Q: What do you mean by “the beauty of nature”? Where do I find it in Manhattan?
A: When I talk about nature, I mean all that stuff out there that wasn’t made by people; squirrels and the Grand Canyon count, the concrete canyons of Manhattan don’t. The people in the caves knew very little that wasn’t nature, the Manhattanite knows little that is. I don’t think it is too difficult to draw a distinction between the works of man and those of nature, especially if we are trying to learn something from the latter. Certainly there is some overlap: breeds of dogs, fields of wheat, eroded mountains—but I don’t think that as artists we need to get hung up on the definition. Nature can be said to encompass man and his works, but I don’t think the reverse is true. We exist within nature, neither “above” nor below. The consequences of human activity are disastrous to many forms of life (rhinos, tigers, coral reefs) but helpful to others (rats, pigeons, cockroaches). The overall effect is one of homogenization, and reduction to a biota of the least common denominator. Obviously, for a devotee of natural beauty this is deplorable. Perhaps if more value was placed on nature’s beauty these unfortunate trends could be moderated. This is where artists could be leading the way. I think the artists of the 19th century should get a certain amount of credit for the preservation of areas of great scenic beauty that would otherwise have been “developed”. (I still have hopes for the artists of the 21st century, but the artists of the 20th century never got their act together in this regard.)

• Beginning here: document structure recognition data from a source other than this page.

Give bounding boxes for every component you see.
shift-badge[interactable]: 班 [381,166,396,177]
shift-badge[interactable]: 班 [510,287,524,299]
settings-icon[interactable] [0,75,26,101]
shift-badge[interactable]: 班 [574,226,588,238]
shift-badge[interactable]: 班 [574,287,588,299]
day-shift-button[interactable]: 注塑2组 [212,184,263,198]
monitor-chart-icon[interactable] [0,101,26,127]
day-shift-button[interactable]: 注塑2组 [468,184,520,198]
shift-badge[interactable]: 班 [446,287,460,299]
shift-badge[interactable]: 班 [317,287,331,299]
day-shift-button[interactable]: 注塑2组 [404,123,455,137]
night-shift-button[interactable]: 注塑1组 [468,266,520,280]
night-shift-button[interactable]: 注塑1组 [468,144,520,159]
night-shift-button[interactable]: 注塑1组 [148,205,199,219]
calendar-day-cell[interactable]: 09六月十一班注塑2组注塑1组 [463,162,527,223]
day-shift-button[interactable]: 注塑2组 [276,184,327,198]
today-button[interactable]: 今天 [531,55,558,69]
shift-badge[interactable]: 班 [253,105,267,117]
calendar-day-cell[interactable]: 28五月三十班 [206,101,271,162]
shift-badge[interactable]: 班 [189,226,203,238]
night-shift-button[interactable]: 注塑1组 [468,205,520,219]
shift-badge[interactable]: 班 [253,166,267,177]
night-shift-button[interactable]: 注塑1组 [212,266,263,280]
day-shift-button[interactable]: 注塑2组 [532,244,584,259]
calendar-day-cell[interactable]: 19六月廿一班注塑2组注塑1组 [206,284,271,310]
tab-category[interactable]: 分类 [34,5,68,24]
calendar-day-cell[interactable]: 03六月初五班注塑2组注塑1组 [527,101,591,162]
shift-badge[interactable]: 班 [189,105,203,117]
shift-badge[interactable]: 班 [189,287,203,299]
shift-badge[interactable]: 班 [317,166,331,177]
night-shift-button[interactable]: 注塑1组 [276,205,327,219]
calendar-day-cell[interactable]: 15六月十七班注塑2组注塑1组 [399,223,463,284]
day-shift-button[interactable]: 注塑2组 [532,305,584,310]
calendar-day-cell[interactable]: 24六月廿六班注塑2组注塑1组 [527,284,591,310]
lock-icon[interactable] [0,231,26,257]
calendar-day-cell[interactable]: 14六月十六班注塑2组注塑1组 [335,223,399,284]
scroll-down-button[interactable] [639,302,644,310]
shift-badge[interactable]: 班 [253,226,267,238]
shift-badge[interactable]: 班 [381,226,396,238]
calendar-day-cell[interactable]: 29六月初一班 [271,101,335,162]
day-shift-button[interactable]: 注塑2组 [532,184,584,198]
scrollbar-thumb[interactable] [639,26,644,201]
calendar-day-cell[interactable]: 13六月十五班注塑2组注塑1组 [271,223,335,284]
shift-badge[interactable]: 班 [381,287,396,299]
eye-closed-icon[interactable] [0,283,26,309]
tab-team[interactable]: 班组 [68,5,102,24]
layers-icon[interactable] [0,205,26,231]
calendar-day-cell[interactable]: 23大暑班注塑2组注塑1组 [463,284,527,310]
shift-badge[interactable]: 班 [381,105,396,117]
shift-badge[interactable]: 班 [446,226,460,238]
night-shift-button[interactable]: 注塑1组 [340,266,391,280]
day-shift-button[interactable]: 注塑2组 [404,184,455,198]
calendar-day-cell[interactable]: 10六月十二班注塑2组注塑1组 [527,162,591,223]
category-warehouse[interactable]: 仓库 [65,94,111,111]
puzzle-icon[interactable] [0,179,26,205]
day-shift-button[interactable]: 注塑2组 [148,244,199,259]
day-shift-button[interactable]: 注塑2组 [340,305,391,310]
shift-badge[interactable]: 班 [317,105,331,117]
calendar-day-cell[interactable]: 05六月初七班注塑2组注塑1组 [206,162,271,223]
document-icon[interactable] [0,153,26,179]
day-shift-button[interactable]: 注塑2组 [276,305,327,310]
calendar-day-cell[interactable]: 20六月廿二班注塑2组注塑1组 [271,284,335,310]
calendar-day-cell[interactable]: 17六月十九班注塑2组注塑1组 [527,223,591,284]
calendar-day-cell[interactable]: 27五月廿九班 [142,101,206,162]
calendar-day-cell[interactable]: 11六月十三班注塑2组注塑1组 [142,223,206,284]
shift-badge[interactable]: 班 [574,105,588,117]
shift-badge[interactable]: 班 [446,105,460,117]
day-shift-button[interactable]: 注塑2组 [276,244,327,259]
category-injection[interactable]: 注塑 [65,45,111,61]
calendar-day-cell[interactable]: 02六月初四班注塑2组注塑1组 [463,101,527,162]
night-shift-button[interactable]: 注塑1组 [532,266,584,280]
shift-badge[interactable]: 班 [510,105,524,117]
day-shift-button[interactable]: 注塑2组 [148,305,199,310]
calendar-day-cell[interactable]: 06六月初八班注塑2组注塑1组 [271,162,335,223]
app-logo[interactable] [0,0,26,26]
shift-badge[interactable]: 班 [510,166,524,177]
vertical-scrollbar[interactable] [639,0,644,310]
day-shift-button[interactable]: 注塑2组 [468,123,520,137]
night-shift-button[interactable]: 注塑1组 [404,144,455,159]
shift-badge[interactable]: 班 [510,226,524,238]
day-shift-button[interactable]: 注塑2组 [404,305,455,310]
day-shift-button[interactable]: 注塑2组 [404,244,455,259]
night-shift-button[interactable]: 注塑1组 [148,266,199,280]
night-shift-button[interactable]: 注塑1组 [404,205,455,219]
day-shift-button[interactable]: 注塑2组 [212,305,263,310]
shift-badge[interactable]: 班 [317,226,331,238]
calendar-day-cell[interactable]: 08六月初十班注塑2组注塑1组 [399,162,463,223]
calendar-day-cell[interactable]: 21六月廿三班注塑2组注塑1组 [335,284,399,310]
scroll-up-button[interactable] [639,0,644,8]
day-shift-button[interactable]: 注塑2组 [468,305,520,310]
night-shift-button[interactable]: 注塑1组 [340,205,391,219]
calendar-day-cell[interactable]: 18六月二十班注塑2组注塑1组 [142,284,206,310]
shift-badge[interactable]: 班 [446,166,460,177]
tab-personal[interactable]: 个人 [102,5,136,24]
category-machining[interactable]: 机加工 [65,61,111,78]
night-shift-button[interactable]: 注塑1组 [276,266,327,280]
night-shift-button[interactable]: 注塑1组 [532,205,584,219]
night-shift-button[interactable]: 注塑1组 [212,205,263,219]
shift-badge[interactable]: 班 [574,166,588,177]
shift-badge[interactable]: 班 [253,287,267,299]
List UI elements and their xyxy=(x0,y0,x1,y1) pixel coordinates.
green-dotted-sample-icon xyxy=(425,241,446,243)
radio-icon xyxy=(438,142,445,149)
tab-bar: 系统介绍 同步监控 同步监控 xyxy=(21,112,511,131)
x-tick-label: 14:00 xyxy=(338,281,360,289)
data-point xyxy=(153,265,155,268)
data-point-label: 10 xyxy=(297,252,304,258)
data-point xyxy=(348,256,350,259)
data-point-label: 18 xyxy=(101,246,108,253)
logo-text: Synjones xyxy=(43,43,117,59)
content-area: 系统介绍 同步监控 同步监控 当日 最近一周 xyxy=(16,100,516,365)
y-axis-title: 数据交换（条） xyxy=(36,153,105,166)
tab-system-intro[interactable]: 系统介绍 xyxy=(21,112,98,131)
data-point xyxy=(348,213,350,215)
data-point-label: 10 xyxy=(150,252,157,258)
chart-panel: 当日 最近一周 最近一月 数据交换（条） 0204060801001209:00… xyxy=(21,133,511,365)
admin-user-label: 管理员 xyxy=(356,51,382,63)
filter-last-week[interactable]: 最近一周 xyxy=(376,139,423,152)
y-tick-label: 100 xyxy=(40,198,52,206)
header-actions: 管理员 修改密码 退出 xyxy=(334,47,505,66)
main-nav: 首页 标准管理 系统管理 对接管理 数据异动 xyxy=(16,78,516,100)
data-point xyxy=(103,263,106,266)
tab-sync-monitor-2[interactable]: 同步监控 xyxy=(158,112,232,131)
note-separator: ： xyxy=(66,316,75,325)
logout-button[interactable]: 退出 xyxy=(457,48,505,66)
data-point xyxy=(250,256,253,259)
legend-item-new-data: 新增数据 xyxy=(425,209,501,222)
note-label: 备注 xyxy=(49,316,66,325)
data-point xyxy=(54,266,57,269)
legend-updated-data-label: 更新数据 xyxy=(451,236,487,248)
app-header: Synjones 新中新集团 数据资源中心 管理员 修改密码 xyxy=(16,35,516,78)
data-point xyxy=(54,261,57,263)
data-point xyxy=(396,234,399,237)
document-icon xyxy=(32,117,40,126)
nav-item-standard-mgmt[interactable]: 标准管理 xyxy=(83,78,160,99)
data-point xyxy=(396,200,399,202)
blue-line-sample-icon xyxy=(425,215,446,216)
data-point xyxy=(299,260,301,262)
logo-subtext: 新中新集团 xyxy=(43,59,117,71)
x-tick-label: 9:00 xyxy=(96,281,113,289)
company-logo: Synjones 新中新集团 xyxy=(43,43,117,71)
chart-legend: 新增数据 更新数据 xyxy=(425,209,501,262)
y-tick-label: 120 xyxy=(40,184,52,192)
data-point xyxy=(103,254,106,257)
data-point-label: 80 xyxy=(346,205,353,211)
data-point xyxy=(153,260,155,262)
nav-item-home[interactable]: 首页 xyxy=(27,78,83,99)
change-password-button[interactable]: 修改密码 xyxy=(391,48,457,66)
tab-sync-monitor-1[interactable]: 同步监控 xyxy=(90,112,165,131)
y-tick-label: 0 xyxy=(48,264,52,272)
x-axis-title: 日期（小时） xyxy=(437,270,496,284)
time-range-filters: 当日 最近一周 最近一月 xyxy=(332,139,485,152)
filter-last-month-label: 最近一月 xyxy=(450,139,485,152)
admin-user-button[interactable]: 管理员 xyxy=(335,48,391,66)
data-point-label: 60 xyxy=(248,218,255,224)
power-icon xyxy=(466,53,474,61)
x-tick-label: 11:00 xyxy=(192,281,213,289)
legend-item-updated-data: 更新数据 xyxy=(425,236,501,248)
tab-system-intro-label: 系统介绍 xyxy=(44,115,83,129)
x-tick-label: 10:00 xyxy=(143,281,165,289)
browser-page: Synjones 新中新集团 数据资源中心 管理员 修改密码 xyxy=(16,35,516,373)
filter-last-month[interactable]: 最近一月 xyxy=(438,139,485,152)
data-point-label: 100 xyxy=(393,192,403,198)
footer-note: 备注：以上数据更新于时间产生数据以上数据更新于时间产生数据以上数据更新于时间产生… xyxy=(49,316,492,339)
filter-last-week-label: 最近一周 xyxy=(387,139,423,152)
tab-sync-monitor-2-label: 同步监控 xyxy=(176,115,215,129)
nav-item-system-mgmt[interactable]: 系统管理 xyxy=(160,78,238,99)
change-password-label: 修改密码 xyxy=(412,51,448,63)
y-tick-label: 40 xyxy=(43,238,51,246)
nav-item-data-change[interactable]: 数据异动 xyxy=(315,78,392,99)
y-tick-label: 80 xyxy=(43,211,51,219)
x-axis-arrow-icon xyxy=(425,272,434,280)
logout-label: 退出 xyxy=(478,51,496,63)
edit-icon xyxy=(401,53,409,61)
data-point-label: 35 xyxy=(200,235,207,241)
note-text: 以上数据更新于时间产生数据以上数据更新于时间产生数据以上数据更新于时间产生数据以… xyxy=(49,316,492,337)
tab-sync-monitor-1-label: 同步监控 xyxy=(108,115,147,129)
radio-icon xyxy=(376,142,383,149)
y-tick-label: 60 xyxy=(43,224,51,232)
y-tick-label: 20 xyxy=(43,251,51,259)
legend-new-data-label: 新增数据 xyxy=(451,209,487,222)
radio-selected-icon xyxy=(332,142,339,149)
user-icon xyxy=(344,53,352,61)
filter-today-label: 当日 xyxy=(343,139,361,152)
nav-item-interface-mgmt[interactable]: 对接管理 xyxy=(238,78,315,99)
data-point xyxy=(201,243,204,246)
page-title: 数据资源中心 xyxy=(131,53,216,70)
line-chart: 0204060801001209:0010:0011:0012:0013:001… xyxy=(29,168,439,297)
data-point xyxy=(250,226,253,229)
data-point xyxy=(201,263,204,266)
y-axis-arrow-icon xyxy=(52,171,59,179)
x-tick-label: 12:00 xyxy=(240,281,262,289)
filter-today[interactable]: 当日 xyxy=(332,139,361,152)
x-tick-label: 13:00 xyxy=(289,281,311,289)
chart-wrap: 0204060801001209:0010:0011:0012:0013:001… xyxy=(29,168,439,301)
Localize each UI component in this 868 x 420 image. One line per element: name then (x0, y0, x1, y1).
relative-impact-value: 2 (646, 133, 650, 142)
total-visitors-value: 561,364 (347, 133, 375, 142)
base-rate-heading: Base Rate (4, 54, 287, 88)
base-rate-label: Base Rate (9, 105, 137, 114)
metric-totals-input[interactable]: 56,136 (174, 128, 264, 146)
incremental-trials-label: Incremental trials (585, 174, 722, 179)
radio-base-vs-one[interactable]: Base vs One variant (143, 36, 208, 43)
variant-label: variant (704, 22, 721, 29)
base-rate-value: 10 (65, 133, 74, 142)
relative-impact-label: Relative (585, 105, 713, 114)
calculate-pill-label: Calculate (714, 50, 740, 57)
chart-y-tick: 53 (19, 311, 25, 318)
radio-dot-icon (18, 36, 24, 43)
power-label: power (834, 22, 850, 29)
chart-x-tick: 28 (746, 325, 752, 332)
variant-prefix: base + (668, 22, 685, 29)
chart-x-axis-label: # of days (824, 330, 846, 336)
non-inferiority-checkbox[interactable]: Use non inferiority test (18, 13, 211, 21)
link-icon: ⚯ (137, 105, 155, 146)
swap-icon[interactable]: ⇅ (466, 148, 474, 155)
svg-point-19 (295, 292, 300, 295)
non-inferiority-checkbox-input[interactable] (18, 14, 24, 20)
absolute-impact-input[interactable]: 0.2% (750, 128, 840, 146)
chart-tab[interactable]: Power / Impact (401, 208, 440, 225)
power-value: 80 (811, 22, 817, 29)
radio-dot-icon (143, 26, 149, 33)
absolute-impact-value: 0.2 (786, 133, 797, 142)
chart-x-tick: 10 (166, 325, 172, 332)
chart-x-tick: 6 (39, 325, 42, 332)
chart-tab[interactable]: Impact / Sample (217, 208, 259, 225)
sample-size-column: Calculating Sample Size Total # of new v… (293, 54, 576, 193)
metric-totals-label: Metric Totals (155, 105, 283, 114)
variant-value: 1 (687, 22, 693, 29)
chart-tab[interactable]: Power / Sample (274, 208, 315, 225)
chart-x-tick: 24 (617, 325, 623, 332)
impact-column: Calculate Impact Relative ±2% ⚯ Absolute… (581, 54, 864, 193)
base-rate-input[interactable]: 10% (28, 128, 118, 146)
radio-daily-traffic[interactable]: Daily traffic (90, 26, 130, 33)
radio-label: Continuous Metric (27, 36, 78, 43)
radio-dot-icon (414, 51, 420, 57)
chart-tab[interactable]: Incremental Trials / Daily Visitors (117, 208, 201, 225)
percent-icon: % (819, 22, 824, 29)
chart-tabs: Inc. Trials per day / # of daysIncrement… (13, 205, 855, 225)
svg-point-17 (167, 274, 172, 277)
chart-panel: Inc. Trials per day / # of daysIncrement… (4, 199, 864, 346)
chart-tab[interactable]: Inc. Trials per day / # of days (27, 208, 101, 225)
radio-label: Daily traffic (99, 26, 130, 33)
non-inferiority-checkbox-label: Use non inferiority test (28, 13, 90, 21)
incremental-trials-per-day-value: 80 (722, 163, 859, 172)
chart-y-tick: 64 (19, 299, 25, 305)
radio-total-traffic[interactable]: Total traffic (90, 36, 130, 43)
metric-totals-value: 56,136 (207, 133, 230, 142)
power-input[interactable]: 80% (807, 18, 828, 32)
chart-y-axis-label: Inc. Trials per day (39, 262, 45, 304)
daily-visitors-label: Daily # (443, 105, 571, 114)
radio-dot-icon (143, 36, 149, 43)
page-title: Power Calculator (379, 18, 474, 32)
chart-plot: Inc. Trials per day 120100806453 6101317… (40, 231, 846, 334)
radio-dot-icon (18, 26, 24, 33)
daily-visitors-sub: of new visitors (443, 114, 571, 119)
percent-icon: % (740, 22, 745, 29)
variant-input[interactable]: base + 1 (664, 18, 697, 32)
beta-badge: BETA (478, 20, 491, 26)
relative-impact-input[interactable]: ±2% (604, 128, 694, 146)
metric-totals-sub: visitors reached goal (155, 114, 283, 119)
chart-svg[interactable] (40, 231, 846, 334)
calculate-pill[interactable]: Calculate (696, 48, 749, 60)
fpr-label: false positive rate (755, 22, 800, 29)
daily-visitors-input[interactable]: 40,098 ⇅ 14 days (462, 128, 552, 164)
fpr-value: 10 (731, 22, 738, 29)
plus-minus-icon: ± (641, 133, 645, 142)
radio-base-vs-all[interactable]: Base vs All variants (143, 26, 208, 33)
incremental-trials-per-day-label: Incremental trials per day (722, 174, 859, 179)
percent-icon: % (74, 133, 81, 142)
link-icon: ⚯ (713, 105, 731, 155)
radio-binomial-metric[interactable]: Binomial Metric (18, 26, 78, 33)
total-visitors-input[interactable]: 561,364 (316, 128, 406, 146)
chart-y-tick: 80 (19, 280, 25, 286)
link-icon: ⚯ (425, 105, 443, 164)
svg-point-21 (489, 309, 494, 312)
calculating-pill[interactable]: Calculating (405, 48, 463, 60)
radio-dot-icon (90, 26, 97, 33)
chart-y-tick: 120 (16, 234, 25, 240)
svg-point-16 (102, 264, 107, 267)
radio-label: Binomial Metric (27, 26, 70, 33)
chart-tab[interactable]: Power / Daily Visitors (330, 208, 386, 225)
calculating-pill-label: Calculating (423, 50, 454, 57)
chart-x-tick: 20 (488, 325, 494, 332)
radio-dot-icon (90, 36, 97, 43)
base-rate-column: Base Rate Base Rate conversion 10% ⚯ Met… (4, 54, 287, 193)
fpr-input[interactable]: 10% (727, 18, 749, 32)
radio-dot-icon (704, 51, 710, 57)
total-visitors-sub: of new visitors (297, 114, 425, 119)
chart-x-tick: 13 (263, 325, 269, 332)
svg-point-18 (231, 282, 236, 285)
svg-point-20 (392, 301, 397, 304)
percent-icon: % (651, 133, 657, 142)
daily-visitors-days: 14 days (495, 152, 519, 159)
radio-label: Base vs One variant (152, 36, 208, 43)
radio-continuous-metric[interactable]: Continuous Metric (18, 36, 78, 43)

Now I realize that the perception of beauty is a subjective phenomenon, and you may have trouble seeing a rat, a pigeon or a cockroach as beautiful, but if I look closely enough, I can definitely find beauty even there. I find that people tend to have a mechanism of identifying and labeling things, then seeing only the “label” rather than the thing itself. We don’t have to sit there and appreciate the dimpled glint of its body armor, we can just say “yuk, a cockroach”—squish. This undoubtedly speeds up the progress of daily life, but it is a mechanism that must be subverted if Nature’s beauty is to be appreciated. New methods of perception available to our era can be useful in this regard. A thermographic image of a squirrel’s tail, an infrared trace of a pigeon’s passage, an electron micrograph of a cockroach’s mandibles can give us new ways to exercise our atrophied organs of aesthetic enjoyment.
So, you may ask, why natural beauty? In a mathematical proof, you have to start with certain basic assumptions, or “givens”, if you want to arrive at a valid conclusion—I would postulate that if we are to arrive at a working theory of beauty we must take into account the givens—the pre-existing world of natural forms and images. As an artist, I have become fascinated by natural objects and the information they contain. I have endeavored, by capturing and rearranging these elements, to confront viewers with the richness of Nature’s beauty when seen in a new context, thus to be appreciated freshly. All mankind shares a world filled with shapes that predate us; we have always striven to come to terms with it artistically; and we share an innate sense of beauty although it is perceived differently by different people at different times.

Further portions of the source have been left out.